● **WHAT TO PRODUCE**
Your answer is a copy of every line in the records where "account" appears.

Collected data entries:
Segment Open

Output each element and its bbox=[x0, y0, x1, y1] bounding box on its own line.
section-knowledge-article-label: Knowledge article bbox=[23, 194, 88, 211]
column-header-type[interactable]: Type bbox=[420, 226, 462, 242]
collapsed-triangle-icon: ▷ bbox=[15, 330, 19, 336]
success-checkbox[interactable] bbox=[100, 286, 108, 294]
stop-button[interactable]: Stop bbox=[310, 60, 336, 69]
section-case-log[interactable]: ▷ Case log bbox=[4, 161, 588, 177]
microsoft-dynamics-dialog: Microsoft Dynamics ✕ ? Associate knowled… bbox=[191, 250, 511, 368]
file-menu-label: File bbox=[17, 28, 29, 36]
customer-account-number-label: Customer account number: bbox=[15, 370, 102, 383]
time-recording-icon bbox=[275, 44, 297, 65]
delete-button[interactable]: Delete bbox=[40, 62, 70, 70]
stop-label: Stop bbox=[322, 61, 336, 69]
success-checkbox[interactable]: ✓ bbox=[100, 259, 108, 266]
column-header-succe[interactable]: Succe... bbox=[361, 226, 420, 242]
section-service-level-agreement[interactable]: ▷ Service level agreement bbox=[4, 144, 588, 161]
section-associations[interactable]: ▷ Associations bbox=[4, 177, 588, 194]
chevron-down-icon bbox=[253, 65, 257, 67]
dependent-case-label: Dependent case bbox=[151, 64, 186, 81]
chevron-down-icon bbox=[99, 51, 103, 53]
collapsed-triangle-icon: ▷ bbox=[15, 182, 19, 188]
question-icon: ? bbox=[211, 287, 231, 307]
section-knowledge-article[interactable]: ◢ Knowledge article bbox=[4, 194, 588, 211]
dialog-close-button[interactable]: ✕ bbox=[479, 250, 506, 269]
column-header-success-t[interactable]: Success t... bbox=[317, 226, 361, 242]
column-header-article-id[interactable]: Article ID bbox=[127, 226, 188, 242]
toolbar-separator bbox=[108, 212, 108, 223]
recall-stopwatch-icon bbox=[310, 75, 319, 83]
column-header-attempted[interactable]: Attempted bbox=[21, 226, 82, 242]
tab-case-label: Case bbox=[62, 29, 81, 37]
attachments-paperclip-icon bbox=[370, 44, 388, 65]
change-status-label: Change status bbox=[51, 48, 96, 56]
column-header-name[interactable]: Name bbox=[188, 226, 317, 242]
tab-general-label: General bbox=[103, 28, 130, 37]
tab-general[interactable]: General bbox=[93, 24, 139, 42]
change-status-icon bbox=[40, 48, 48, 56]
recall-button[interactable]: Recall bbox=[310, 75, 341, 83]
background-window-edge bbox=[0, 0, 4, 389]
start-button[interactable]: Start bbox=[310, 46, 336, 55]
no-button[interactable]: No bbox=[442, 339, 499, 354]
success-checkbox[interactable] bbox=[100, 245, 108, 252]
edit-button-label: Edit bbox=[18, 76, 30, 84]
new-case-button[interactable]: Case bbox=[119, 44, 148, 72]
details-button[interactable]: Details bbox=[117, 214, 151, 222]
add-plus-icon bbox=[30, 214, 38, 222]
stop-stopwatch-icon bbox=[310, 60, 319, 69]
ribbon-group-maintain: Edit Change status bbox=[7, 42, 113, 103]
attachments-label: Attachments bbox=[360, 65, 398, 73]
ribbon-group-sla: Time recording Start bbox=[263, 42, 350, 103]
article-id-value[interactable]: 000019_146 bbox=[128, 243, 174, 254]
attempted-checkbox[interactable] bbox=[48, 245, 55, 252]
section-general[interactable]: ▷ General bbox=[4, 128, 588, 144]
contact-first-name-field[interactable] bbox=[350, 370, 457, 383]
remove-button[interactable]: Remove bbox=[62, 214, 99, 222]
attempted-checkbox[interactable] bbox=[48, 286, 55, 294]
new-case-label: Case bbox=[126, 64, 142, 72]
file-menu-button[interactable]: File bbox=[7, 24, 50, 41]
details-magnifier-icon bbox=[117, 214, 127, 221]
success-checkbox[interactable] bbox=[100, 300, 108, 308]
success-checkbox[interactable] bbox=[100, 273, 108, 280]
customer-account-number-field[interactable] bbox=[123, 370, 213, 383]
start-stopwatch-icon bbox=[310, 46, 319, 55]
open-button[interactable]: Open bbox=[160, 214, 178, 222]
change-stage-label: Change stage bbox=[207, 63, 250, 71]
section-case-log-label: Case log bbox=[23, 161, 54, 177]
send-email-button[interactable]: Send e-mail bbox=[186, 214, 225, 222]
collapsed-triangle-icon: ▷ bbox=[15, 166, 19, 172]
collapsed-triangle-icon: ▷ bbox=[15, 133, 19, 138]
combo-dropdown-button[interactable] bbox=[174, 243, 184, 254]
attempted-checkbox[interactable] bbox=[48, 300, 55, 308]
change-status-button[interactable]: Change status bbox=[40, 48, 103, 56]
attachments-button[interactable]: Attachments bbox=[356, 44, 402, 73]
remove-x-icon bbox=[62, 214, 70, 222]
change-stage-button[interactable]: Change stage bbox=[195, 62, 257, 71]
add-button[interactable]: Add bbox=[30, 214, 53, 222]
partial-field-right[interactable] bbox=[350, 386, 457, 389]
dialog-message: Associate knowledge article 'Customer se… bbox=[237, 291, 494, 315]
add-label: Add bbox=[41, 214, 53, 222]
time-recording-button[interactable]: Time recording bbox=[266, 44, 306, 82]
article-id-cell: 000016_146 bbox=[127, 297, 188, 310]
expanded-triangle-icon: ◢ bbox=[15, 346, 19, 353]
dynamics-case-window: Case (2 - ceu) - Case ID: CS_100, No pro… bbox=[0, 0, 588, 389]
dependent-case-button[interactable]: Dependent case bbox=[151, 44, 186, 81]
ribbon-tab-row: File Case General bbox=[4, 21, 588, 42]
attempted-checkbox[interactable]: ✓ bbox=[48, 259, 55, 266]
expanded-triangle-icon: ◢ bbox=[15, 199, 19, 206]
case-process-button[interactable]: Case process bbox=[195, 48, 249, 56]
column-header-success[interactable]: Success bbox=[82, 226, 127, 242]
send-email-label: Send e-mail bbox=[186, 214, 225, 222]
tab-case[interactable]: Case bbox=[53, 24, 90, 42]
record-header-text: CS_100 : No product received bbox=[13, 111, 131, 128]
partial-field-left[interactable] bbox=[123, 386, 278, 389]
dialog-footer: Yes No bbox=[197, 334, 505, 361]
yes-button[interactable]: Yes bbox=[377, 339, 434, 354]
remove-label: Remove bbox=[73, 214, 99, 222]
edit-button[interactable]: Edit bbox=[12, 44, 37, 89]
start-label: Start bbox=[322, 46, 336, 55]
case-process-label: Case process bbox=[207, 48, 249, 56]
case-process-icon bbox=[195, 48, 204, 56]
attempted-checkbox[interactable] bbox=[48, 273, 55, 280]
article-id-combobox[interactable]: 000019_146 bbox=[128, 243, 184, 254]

Segment Closed
Segment Open

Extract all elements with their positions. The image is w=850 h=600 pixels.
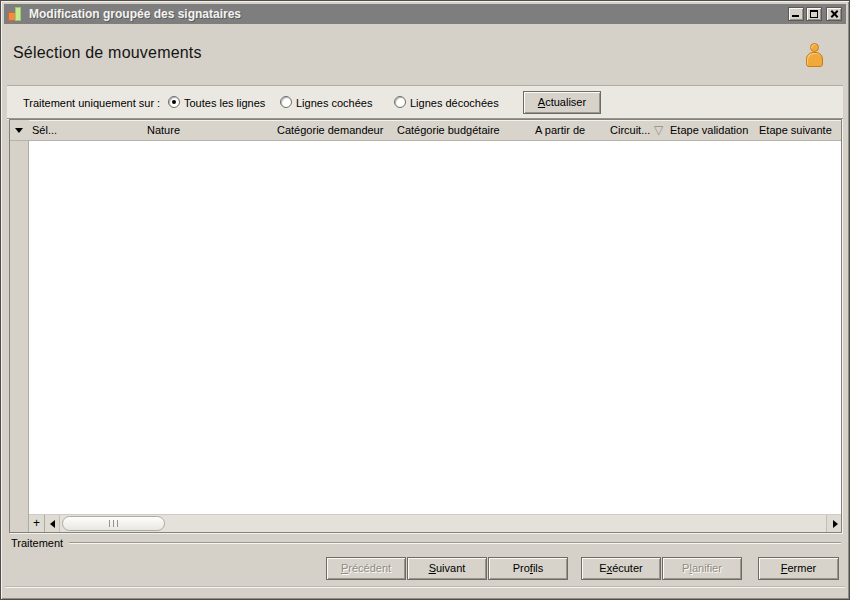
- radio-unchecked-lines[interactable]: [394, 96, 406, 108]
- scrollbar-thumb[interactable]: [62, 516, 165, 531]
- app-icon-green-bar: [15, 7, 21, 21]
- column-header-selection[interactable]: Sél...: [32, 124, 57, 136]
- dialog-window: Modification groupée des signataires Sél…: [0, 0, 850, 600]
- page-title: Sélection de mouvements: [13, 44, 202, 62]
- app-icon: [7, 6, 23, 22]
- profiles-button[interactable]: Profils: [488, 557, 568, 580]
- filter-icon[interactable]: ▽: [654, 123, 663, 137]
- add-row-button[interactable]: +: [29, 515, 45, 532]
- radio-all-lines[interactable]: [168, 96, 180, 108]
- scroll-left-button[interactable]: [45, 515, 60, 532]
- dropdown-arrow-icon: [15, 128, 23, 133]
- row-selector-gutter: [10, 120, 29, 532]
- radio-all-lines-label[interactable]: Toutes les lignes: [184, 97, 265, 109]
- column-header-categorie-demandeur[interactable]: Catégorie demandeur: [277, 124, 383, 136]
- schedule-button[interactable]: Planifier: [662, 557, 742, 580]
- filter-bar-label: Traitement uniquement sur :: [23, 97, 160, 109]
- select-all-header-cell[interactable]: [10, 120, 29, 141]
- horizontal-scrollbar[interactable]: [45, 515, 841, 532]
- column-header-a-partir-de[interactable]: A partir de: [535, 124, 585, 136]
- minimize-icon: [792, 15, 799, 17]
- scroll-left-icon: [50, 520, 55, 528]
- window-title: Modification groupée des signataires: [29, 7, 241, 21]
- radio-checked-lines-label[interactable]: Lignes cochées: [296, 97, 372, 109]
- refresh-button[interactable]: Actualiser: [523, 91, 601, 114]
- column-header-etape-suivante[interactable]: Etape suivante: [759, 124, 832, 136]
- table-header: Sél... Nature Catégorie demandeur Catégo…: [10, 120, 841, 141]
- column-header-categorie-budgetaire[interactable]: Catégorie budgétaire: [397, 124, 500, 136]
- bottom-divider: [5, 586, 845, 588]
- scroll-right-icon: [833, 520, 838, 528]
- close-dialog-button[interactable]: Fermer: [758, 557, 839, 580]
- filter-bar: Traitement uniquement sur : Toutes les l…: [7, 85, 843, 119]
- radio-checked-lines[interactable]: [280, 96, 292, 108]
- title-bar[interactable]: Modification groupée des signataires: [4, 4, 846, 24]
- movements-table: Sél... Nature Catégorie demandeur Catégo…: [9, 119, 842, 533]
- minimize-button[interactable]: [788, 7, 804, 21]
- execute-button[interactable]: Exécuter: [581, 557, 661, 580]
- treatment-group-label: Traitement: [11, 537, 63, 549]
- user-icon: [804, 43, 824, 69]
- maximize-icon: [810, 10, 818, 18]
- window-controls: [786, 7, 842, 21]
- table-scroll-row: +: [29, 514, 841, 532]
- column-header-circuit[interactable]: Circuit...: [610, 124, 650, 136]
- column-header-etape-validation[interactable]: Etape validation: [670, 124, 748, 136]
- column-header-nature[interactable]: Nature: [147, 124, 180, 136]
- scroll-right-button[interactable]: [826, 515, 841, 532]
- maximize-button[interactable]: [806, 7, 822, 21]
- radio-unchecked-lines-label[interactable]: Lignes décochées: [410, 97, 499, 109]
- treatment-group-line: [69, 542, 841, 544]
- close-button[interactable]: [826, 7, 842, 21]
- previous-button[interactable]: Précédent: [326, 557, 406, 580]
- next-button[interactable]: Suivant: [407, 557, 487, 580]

Segment Closed
Segment Open

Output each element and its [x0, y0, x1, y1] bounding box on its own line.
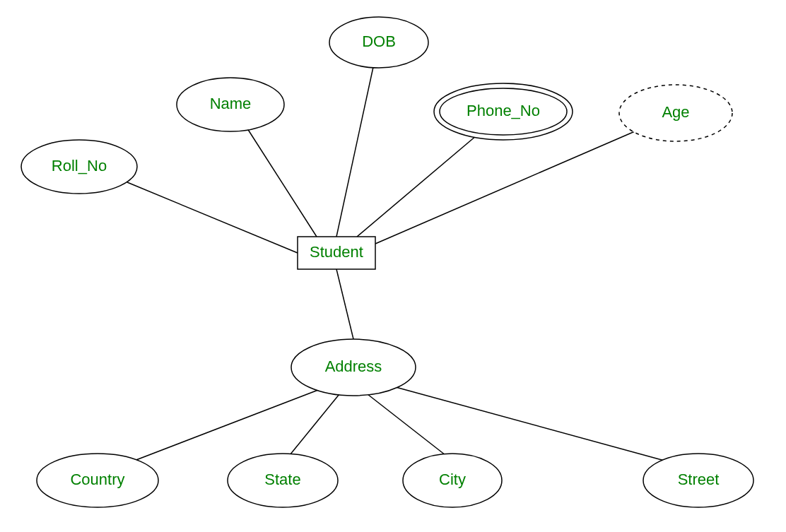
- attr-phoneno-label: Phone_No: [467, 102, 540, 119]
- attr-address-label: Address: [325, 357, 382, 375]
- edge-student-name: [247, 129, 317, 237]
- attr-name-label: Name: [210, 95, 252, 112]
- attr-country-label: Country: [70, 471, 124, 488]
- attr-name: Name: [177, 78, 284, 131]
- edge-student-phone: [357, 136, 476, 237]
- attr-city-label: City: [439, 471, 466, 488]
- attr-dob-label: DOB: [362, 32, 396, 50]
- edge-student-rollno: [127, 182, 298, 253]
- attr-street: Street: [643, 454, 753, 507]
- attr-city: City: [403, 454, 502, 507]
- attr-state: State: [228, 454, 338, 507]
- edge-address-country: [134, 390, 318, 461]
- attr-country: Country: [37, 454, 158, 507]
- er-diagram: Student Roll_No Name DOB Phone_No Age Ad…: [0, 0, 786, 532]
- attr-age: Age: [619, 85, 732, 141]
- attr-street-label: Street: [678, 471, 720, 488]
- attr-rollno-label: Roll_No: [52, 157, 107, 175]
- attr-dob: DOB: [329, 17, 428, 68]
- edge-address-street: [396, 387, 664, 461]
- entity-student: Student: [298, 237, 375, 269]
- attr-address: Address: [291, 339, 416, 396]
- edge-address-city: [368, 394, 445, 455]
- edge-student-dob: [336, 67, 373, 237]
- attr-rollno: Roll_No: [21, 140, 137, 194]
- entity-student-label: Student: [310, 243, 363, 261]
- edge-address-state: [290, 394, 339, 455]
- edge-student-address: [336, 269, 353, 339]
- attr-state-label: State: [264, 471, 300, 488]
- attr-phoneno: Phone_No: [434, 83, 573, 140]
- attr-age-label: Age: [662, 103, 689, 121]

Segment Closed

● **RESULT OF THIS EXERCISE**
customer-account-number-label: Customer account number: bbox=[15, 370, 102, 383]
customer-account-number-field[interactable] bbox=[123, 370, 213, 383]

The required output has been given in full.